Here we are able to improve the accuracy using a subset of features, a third of the total features to be exact. This is because we removed some noise and highly correlated features, resulting in an increased accuracy. The advantage of building a better model using less features will be more pronounced when the sample size is large.
import pandas as pd
from sklearn.datasets import load_breast_cancer
from sklearn.ensemble import RandomForestClassifier
from sklearn.model_selection import train_test_split
cancer_data= load_breast_cancer()
df= pd.DataFrame(cancer_data['data'], columns=cancer_data['feature_names'])
df['target']=cancer_data['target']
X=df[cancer_data.feature_names].values
y=df['target'].values
X_train, X_test, y_train, y_test = train_test_split(X, y, random_state=101)
print('data dimensions',X.shape)
#569 datapoints, 30 features
rf = RandomForestClassifier(n_estimators=10,random_state=111)
rf.fit(X_train, y_train)
print("Score 1:",rf.score(X_test,y_test)) #0,96
worst_cols=[col for col in df.columns if 'worst' in col]
print(worst_cols)
X_worst = df[worst_cols]
X_train, X_test, y_train, y_test = train_test_split(X_worst, y, random_state=101)
rf.fit(X_train, y_train)
print("Score 2:",rf.score(X_test,y_test))#0,97
data dimensions (569, 30)
Score 1: 0.965034965034965
['worst radius', 'worst texture', 'worst perimeter', 'worst area', 'worst smoothness', 'worst compactness', 'worst concavity', 'worst concave points', 'worst symmetry', 'worst fractal dimension']
Score 2: 0.972027972027972
Performance
Probably the biggest advantage of Random Forests is that they generally perform well without any tuning.

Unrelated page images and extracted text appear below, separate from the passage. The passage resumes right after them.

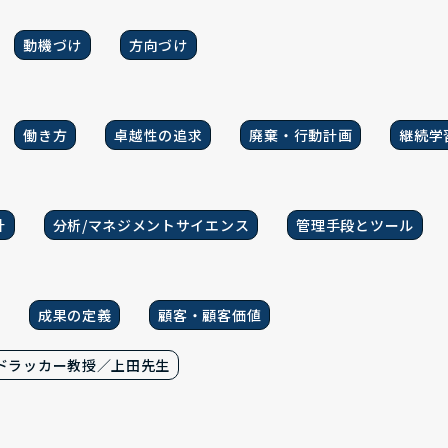
動機づけ
方向づけ
働き方
卓越性の追求
廃棄・行動計画
継続学
計
分析/マネジメントサイエンス
管理手段とツール
成果の定義
顧客・顧客価値
ドラッカー教授／上田先生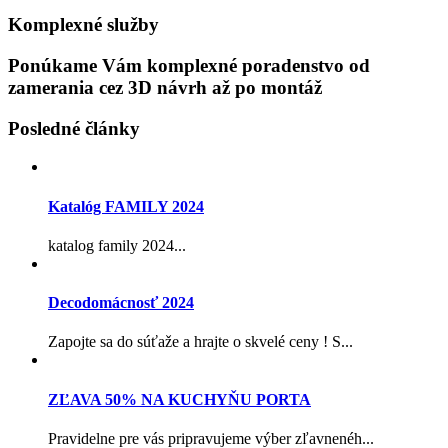
Komplexné služby
Ponúkame Vám komplexné poradenstvo od
zamerania cez 3D návrh až po montáž
Posledné články
Katalóg FAMILY 2024
katalog family 2024...
Decodomácnosť 2024
Zapojte sa do súťaže a hrajte o skvelé ceny ! S...
ZĽAVA 50% NA KUCHYŇU PORTA
Pravidelne pre vás pripravujeme výber zľavnenéh...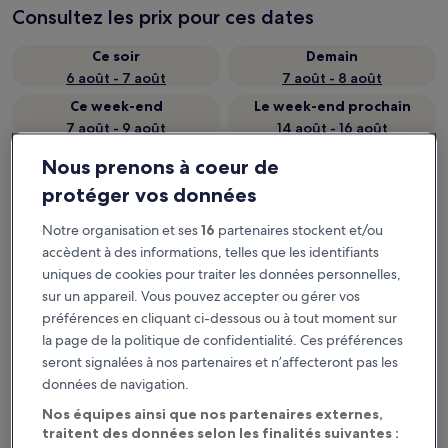
Consultez les prix pour ces dates
Ce soir
Demain
6 août - 7 août
7 août - 8 août
Ce week-end
Le week-end prochain
7 août - 9 août
14 août - 16 août
Nous prenons à coeur de
Recommandés
Prix (croissant)
Di
protéger vos données
Agios Konstantinos : où loger à
Notre organisation et ses
16
partenaires stockent et/ou
proximité ?
accèdent à des informations, telles que les identifiants
uniques de cookies pour traiter les données personnelles,
sur un appareil. Vous pouvez accepter ou gérer vos
Hydrama Grand Hotel
préférences en cliquant ci-dessous ou à tout moment sur
la page de la politique de confidentialité. Ces préférences
seront signalées à nos partenaires et n’affecteront pas les
données de navigation.
Nos équipes ainsi que nos partenaires externes,
traitent des données selon les finalités suivantes :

They will also perform decently well on almost every dataset.
A linear model, for example, cannot perform well on a dataset that cannot be split with a line. It is not possible to split the following dataset with a line without manipulating the features. However, a random forest will perform just fine on this dataset.

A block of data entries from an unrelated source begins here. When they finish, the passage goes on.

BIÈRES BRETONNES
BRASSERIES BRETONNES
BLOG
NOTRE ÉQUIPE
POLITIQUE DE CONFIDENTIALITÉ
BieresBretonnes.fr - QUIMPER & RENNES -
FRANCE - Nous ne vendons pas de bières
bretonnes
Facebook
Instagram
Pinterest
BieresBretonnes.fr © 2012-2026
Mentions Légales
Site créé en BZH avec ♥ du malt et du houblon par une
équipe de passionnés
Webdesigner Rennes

When looking to get a benchmark for a new classification problem, it is common practice to start by building a Logistic Regression model and a Random Forest model as these two models both have potential to perform well without any tuning. This will give you values for your metrics to try to beat. Oftentimes it is almost impossible to do better than these benchmarks.
Interpretability
A random forest has several decision trees, each of which is not a very good model, but when averaged, create an excellent model. Thus Random Forests are not a good choice when looking for interpretability.
Computation
Random Forests can be a little slow to build, especially if you have a lot of trees in the random forest. Building a random forest involves building 10-100 (usually) decision trees. Each of the decision trees is faster to build than a standard decision tree because of how we do not compare every feature at every split, however given the quantity of decision trees it is often slow to build.
Similarly, predicting with a Random Forest will be slower than a Decision Tree since we have to do a prediction with each of the 10-100 decision trees in order to get our final prediction.
Random Forests are not the fastest model, but generally this is not a problem since the computational power of computers is a lot.